On our way out of Cairns a rainbow came out over the Daintree rainforest, a good omen and nice send-off
In the afternoon, after the radiator overheated once, we walked Porcupine Gorge, which looks like a micro-Grand Canyon. The sandstone had been worn into wondrous wavy shapes giving the whole valley floor a 'soft' feeling. We spent the night at the Hugenden Grand Hotel. Myself and Josh from Saskatoon ended up in the rooms out the back of the hotel. These we christened the "Serial-Killer Rooms" They had eerie green lights, ramshackle construction and on the whole I felt like I had just walked onto a set for a bad horror movie. The bar in the hotel certainly had character though. One wall was completely covered in bras, panties and fake plastic breasts. There were also various mannequins stuck up on the ceiling and other bizarre, paraphenalia.
Well I survived the Grand Hotel and was aboard the bus watching "American Wedding" by 6:50am the next morning
For lunch it was up to the Caleston Station, one of the bigger stations in Australia. You can't get onto this station without being on the tour so that was a cool perk. We saw the Three Sister rock formation, had a BBQ, and checked out some Aboriginal cave painting in a gorge. The highlight was when Brian from Ohio found an 8-foot python. There was only 4 of us left looking at the rock paintings and the snake had been coiled quietly behind us. It was digesting something big, it looked like it had swallowed an infant but was probably a rock wallaby or some other poor marsupial. The snake was too full to move and just hissed at us while we happily snapped photos.

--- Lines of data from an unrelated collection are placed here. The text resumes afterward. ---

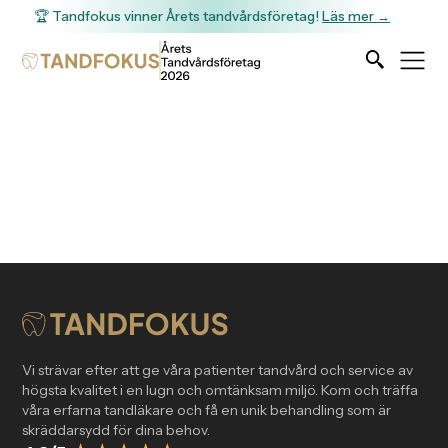
🏆 Tandfokus vinner Årets tandvårdsföretag!
Läs mer →
Tack för din bokning!
Vi strävar efter att ge våra patienter tandvård och service av
högsta kvalitet i en lugn och omtänksam miljö. Kom och träffa
våra erfarna tandläkare och få en unik behandling som är
skräddarsydd för dina behov.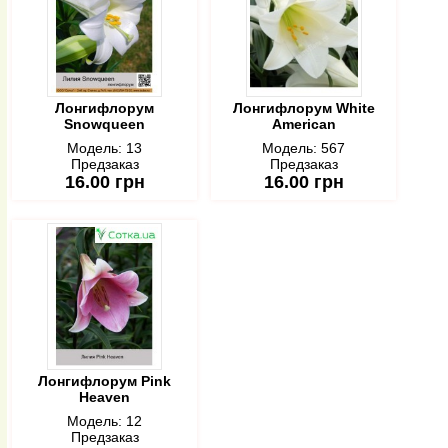
Лонгифлорум
Лонгифлорум White
Snowqueen
American
Модель:
13
Модель:
567
Предзаказ
Предзаказ
16.00 грн
16.00 грн
Лонгифлорум Pink
Heaven
Модель:
12
Предзаказ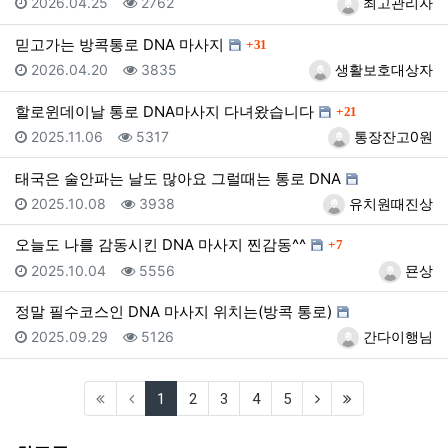
등록일
조회
등록자
2026.04.25
2762
최고관리자
댓글
믿고가는 방콕통로 DNA 마사지
31
등록일
조회
등록자
2026.04.20
3835
생활보호대상자
댓글
할로윈데이날 통로 DNA마사지 다녀왔습니다
21
등록일
조회
등록자
2025.11.06
5317
통장잔고0원
태국은 술안파는 날도 많아요 그럴때는 통로 DNA
등록일
조회
등록자
2025.10.08
3938
유치원때진상
댓글
오늘도 나를 감동시킨 DNA 마사지 찐감동^^
7
등록일
조회
등록자
2025.10.04
5556
묜상
정말 필수코스인 DNA 마사지 위치는(방콕 통로)
등록일
조회
등록자
2025.09.29
5126
간다이행님
(current)
(next)
(last)
1
2
3
4
5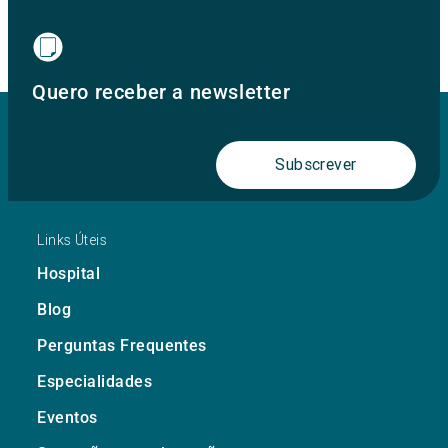
Quero receber a newsletter
Subscrever
Links Úteis
Hospital
Blog
Perguntas Frequentes
Especialidades
Eventos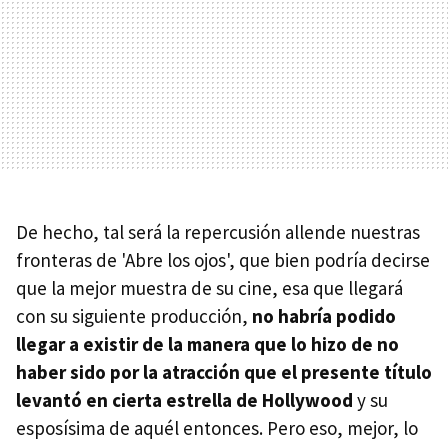
De hecho, tal será la repercusión allende nuestras
fronteras de 'Abre los ojos', que bien podría decirse
que la mejor muestra de su cine, esa que llegará
con su siguiente producción,
no habría podido
llegar a existir de la manera que lo hizo de no
haber sido por la atracción que el presente título
levantó en cierta estrella de Hollywood
y su
esposísima de aquél entonces. Pero eso, mejor, lo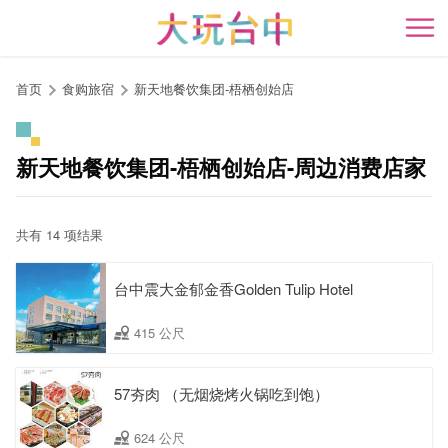
跳
到
开
主
要
首页
食购旅宿
新天地餐饮集团-梧栖创始店
内
容
区
新天地餐饮集团-梧栖创始店-周边消费店家
块
共有 14 项结果
台中震大金郁金香Golden Tulip Hotel
415 公尺
57夯肉 （无烟烧烤火锅吃到饱）
624 公尺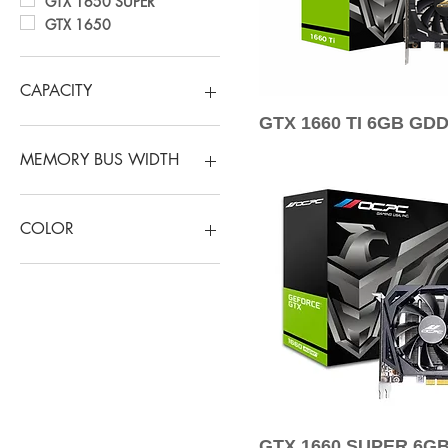
GTX 1650 SUPER
GTX 1650
CAPACITY
GTX 1660 TI 6GB GD
6GB GDDR6
4GB GDDR6
MEMORY BUS WIDTH
4GB GDDR5
192-Bit
COLOR
BLACK
GTX 1660 SUPER 6G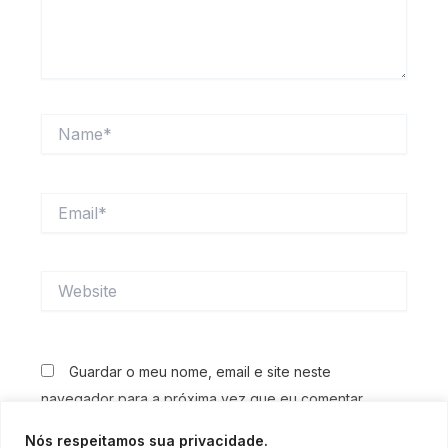
Name*
Email*
Website
Guardar o meu nome, email e site neste
navegador para a próxima vez que eu comentar.
Nós respeitamos sua privacidade.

After stopping at Australia's smallest bar we rolled into Wirriyerna Station for the night. Me, Brian, the Swiss couple and Bryony from York were quick to snap up the swags so that we could be ones to sleep outside under the stars. I managed some ood sunset shots and am beginning to think I will have a sustantial collection of beautiful sunset shots by the time I return to Canada. Our group was treated to a big meal, some didgideroo playing and got to play with the family pets. I note this because the pets included two baby lambs, two full grown pigs, and half-grown kangaroo and a little joey (baby kangaroo). It was an overload of cuteness. It was also Easter so we shared around chocolate eggs and other goodies. Once everyone else was in bed I wandered out onto the station and lay watching the stars. I saw three shooting stars and heard an emu calling in the night
The next day we stopped for morning tea at Tobermorey station, which is 1.8 MILLION acres. And its only the fifth or sixth largest station in Australia. The station is bigger than many European countries. Soon after came my highlight for the day, which was seeing a herd of 25 wild camels. So cool. We were able to get out of the bus and snap lots of pics. They are massive here in the outback and the Arabs pay extradinary money to import for their camel races. I reckon a male camel is actually the biggest land animal I have ever seen in the wild.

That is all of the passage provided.